Komlósi was a mature Judith, not girlish but deferential, yet still determined and endlessly questioning, her head down but asking those awkward questions. And of course, constantly discovering the blood that lies behind each of the visions in the seven doors. As the opera progressed we could feel Judith's progression from curiosity, to determination to sheer bleakness at the end when all revealed, she might be cowed by Bluebeard's stiff authority, but Komlósi was always prepared to question. Similarly, Relyea's Bluebeard started out profoundly authoritarian and military in bearing, but gradually unbended until the extent of his feeling became apparent as he realised that he was losing her. Along the way there were some terrifically intense scenes between the two, and the end was devastating with the combination of Komlósi's implacability as Judith and Relyea bringing out Bluebeard's deep feeling of loss. Neither singer indulged in extreme histrionics, yet created a sense of gripping tension between the two characters, we know what is going to happen yet they managed to have us on the edge of our seats.
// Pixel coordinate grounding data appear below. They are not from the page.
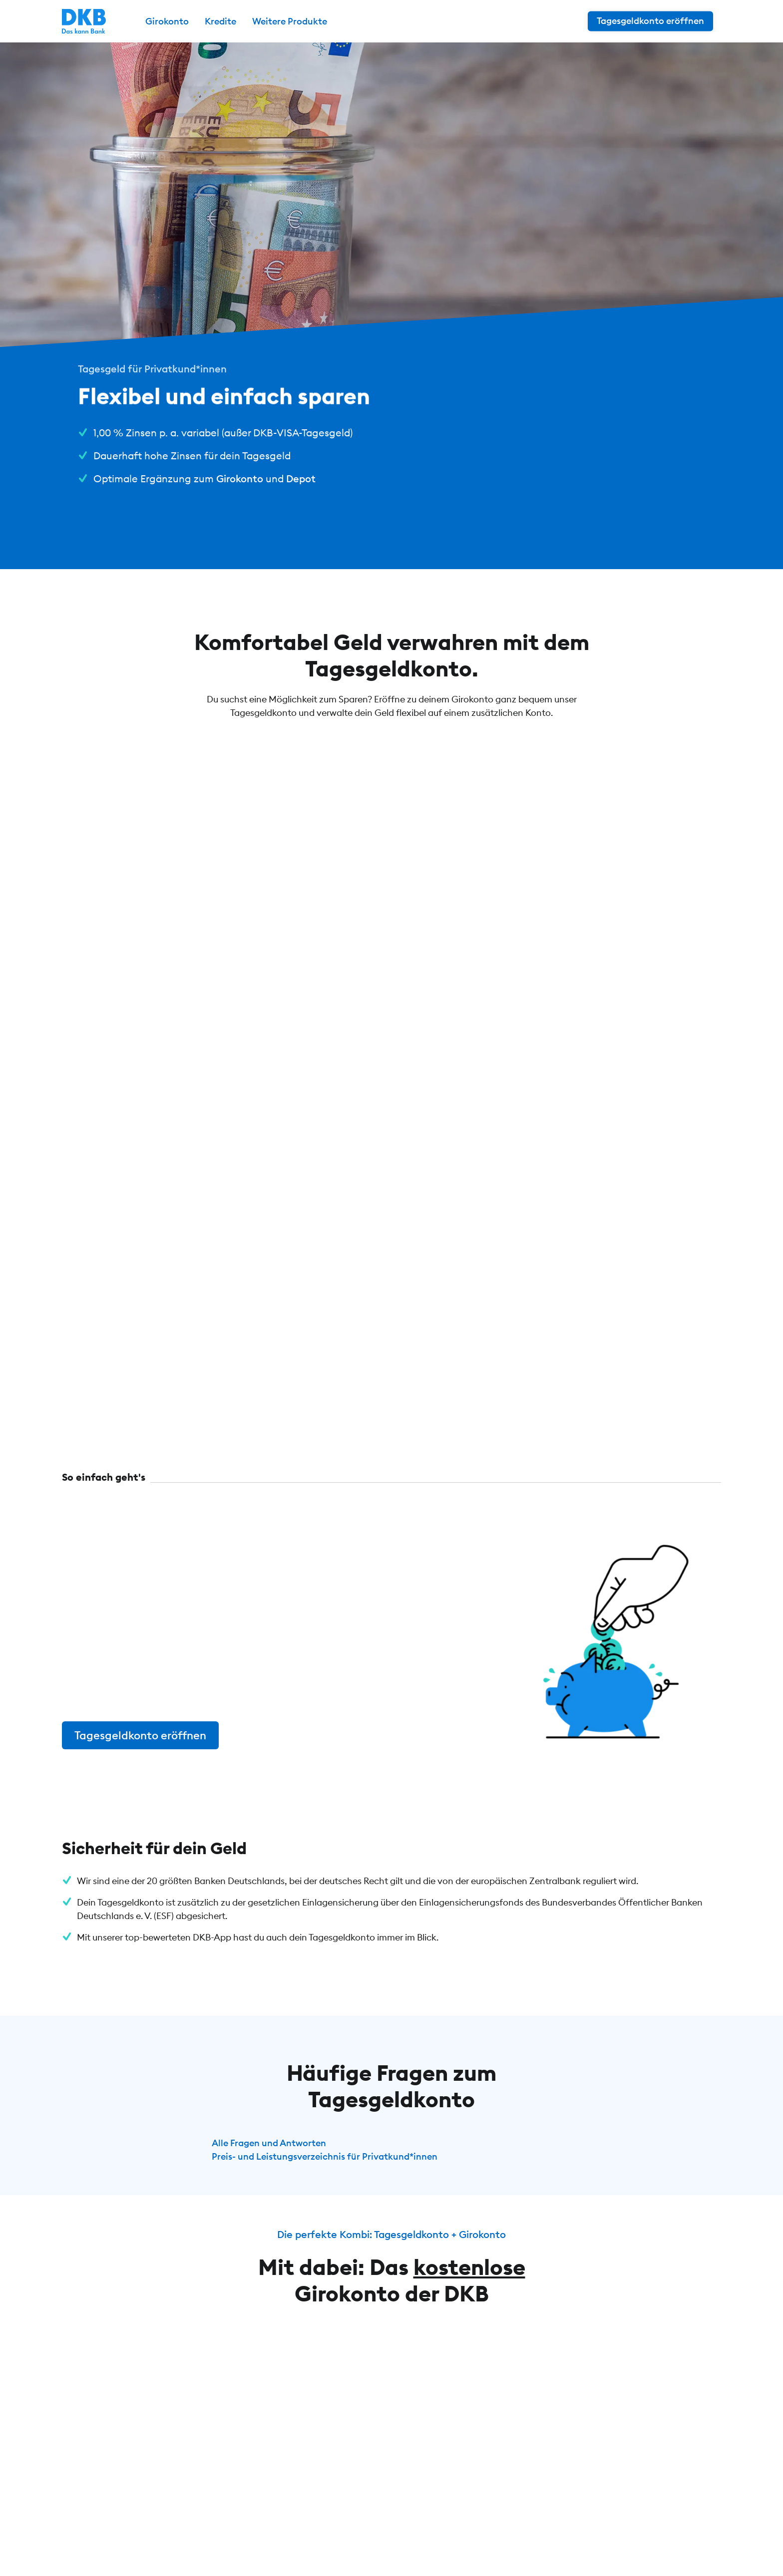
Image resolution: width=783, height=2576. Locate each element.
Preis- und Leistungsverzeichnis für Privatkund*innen (324, 2156)
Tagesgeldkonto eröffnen (140, 1735)
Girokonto (239, 478)
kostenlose (469, 2267)
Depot (301, 478)
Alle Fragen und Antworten (269, 2143)
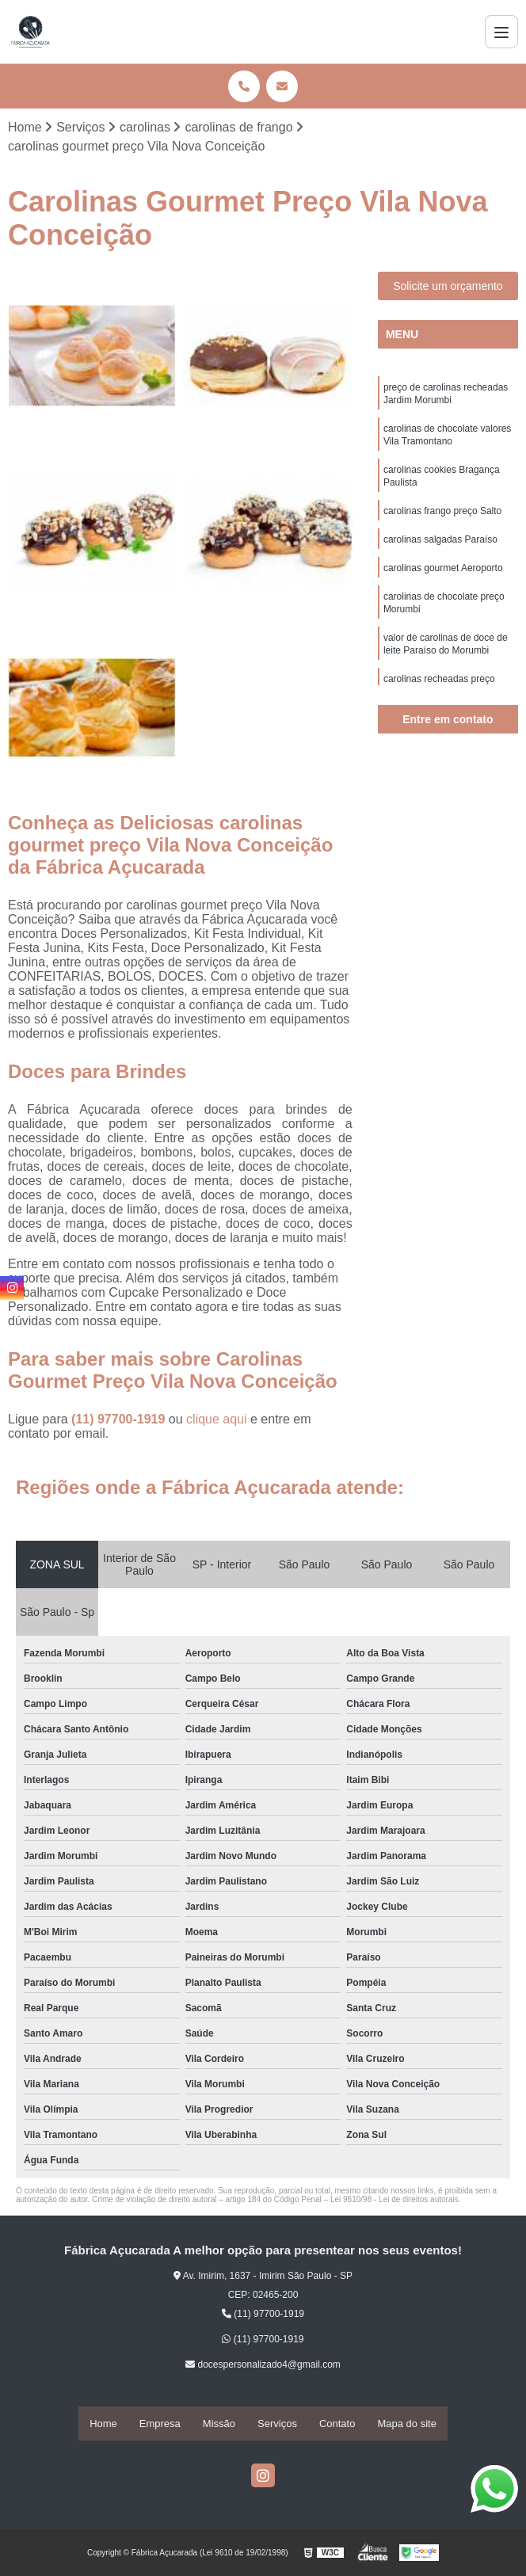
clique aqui (216, 1420)
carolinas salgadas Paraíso (440, 552)
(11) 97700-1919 (120, 1420)
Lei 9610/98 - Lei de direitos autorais (394, 2201)
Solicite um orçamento (448, 287)
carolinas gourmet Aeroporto (443, 583)
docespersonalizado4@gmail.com (263, 2366)
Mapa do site (406, 2424)
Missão (219, 2424)
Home (103, 2424)
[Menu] (501, 31)
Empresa (160, 2424)
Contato (337, 2424)
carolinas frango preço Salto (442, 522)
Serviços (277, 2424)
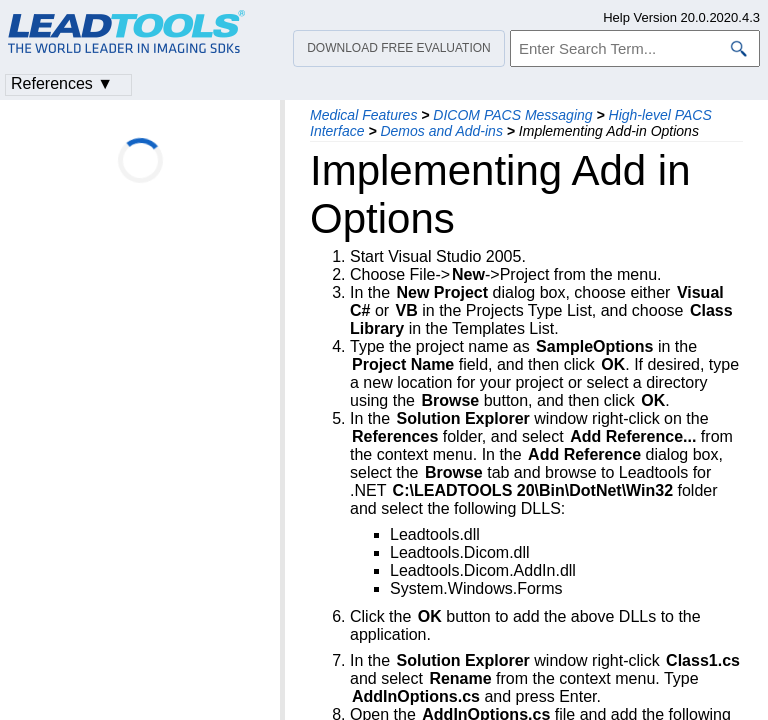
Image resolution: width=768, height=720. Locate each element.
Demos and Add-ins (441, 131)
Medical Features (363, 115)
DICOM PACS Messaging (512, 115)
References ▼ (62, 83)
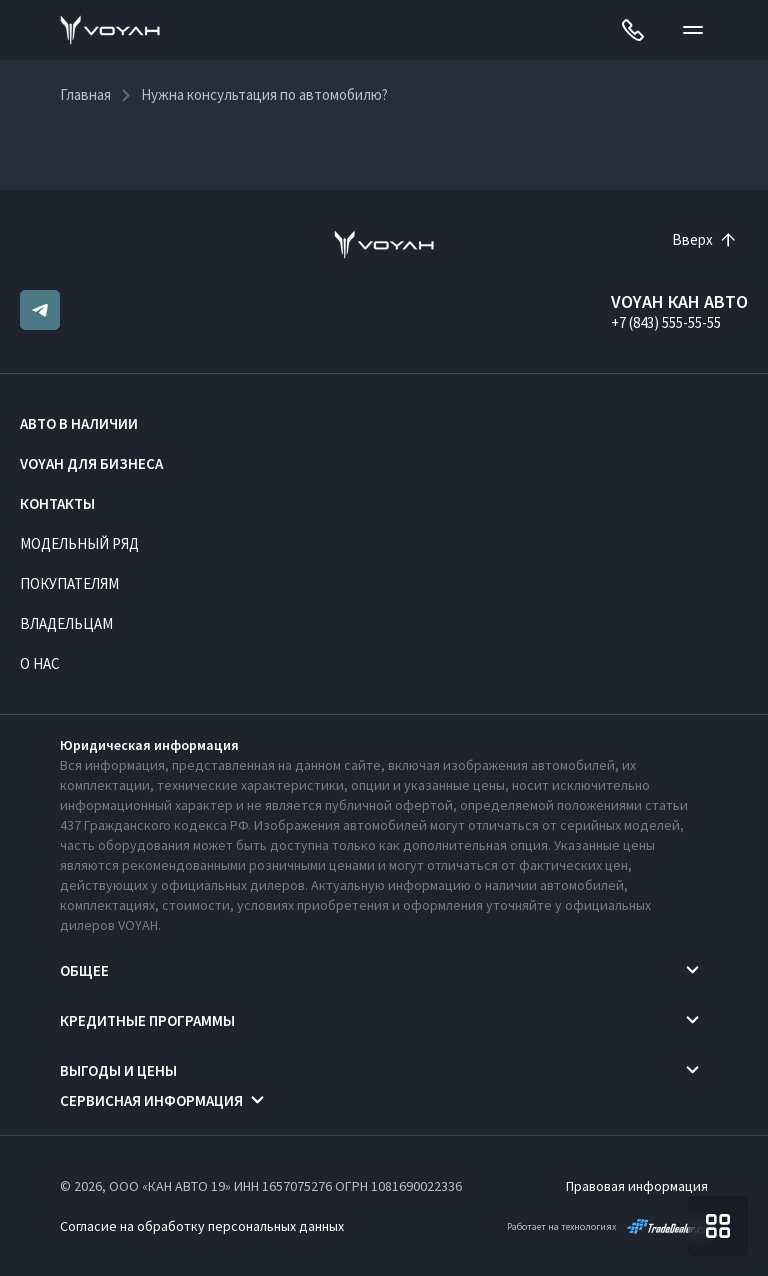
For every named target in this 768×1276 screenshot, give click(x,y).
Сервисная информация (151, 1100)
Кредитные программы (147, 1020)
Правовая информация (637, 1186)
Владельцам (66, 623)
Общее (84, 970)
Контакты (57, 503)
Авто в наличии (79, 423)
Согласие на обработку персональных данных (202, 1226)
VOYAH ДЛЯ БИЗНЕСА (91, 463)
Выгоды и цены (118, 1070)
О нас (40, 663)
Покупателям (69, 583)
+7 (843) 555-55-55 (666, 322)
Gardner and the orchestra brought out the sheer seductiveness of Bartok's score, the moments such as the garden, when all is elaborate beauty and of course the majesty of glorious climax, yet each time the progress of the more disturbing elements was insidious. 

This was a thrillingly gripping performance, the two singers in total command and singing without scores, responding to each other and creating real tension, which was mirrored, echoed and commented upon by the orchestra.